DEBORAH CROMBIE: The subject of mono-tasking came up in one of last week's
Our guest that day, Ellen Byerrum is writing more than one series, as
does our own Rhys Bowen. And we know writers who not only write more
than one series, but write more than one BOOK at a time.
(How do they do
that??? My poor brain would fracture...)
That little digression evoked a lot of response from our readers that day, and it rang a big bell for me. Mono-tasking is not just a little problem for me. It is a HUGE LIFE ISSUE. One of the biggest. I only write one novel at a time, and that not very fast, but I find it so hard to stay focused. No matter how good my intentions, the day is full of constant distractions. I make schedules. I write lists, usually to no avail. Lately, I've taken to turning off the phone and all internet applications while I write, or going to cafes or coffee shops and only opening my writing program.
But it's not just technological distraction, it's life in general.

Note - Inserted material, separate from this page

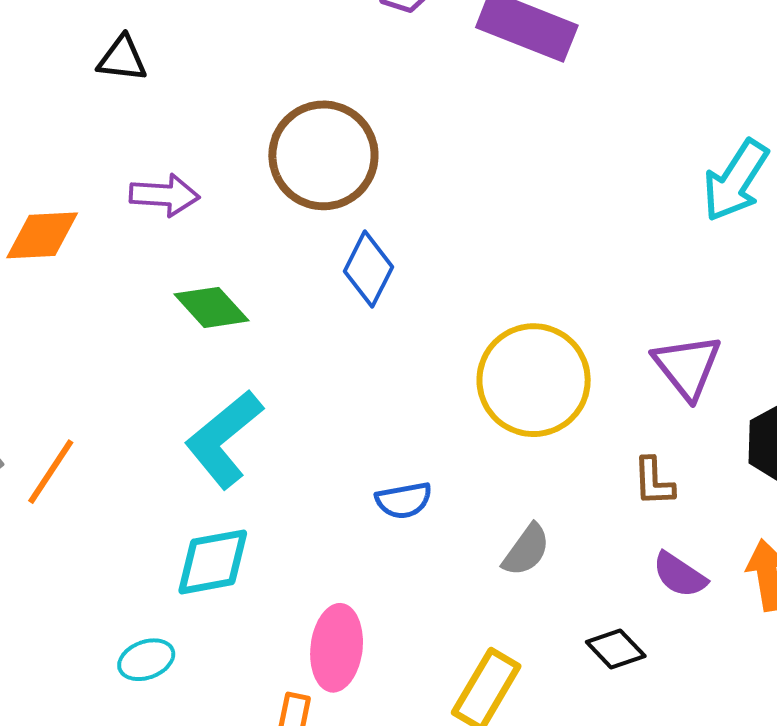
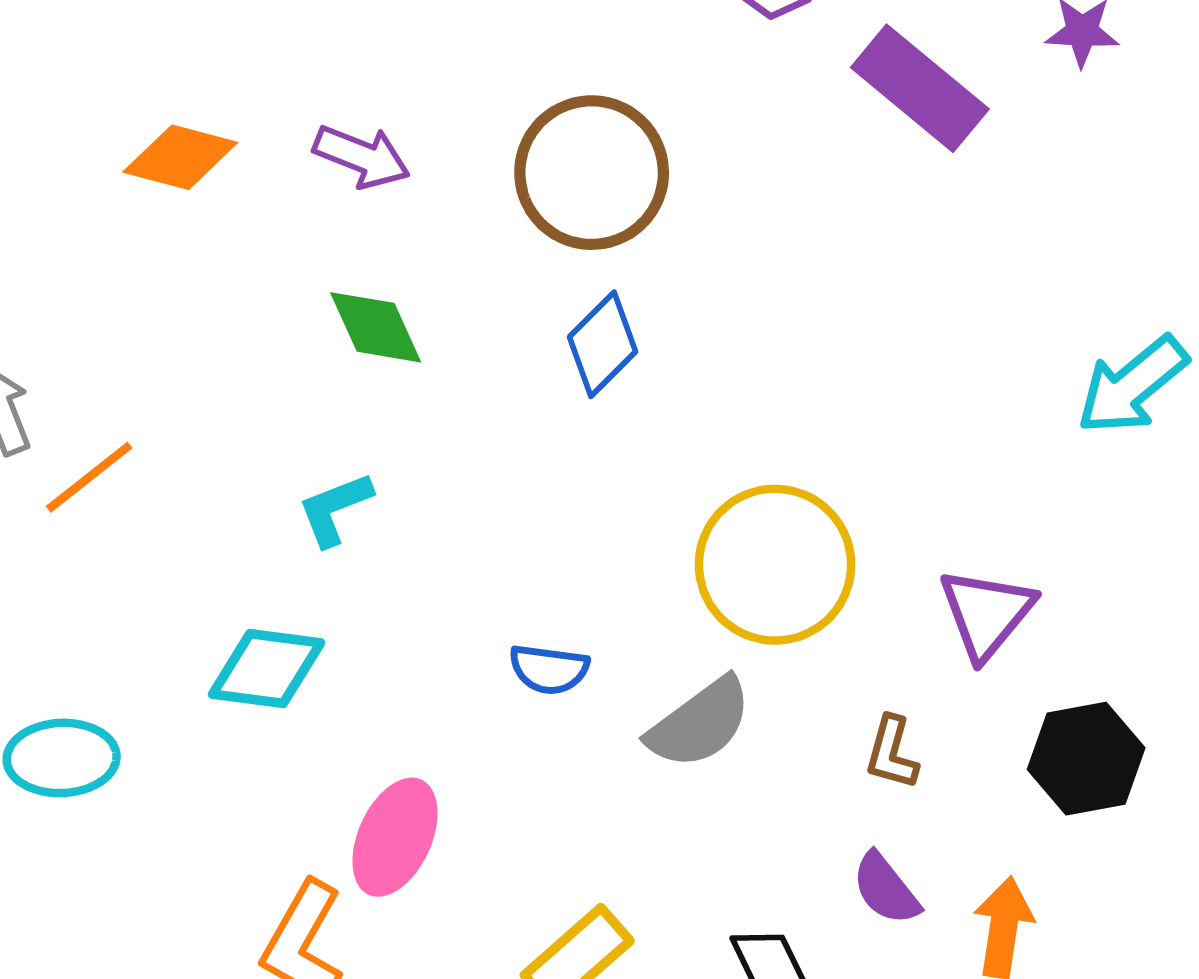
cyan L-shape: (224, 439) -> (335, 509), size x0.6
gray semicircle: (526, 550) -> (700, 723), moved, size x1.4
cyan ellipse: (146, 660) -> (62, 758), moved, size x1.4

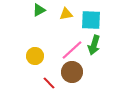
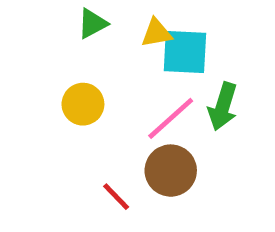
cyan square: (91, 20) -> (185, 52), moved
yellow circle: (35, 56) -> (83, 104), moved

Dogs that need to go out (countless times a day) or be fed or go to the vet. Shopping to be done, meals to be fixed, bills to be paid, laundry to be done (going on two weeks behind on that...I've reached the point of digging in the dryer for clean clothes.) Some of this comes down to the perpetual problem of the writer working at home (or anyone working at home.) It's so hard to separate the parts of your day. For years, I've toyed with the idea of getting an actual office. But I LIKE being home. And I suspect that there would always be things coming up that would keep me from GETTING to the office.
You could put some of this down to writing-avoidance, but I am happiest and most content (if sometimes frustrated) when I AM writing. So why is it so hard to deal with distractions???
REDS, how do you manage? What are your secrets? How do you stay focused on the task at hand?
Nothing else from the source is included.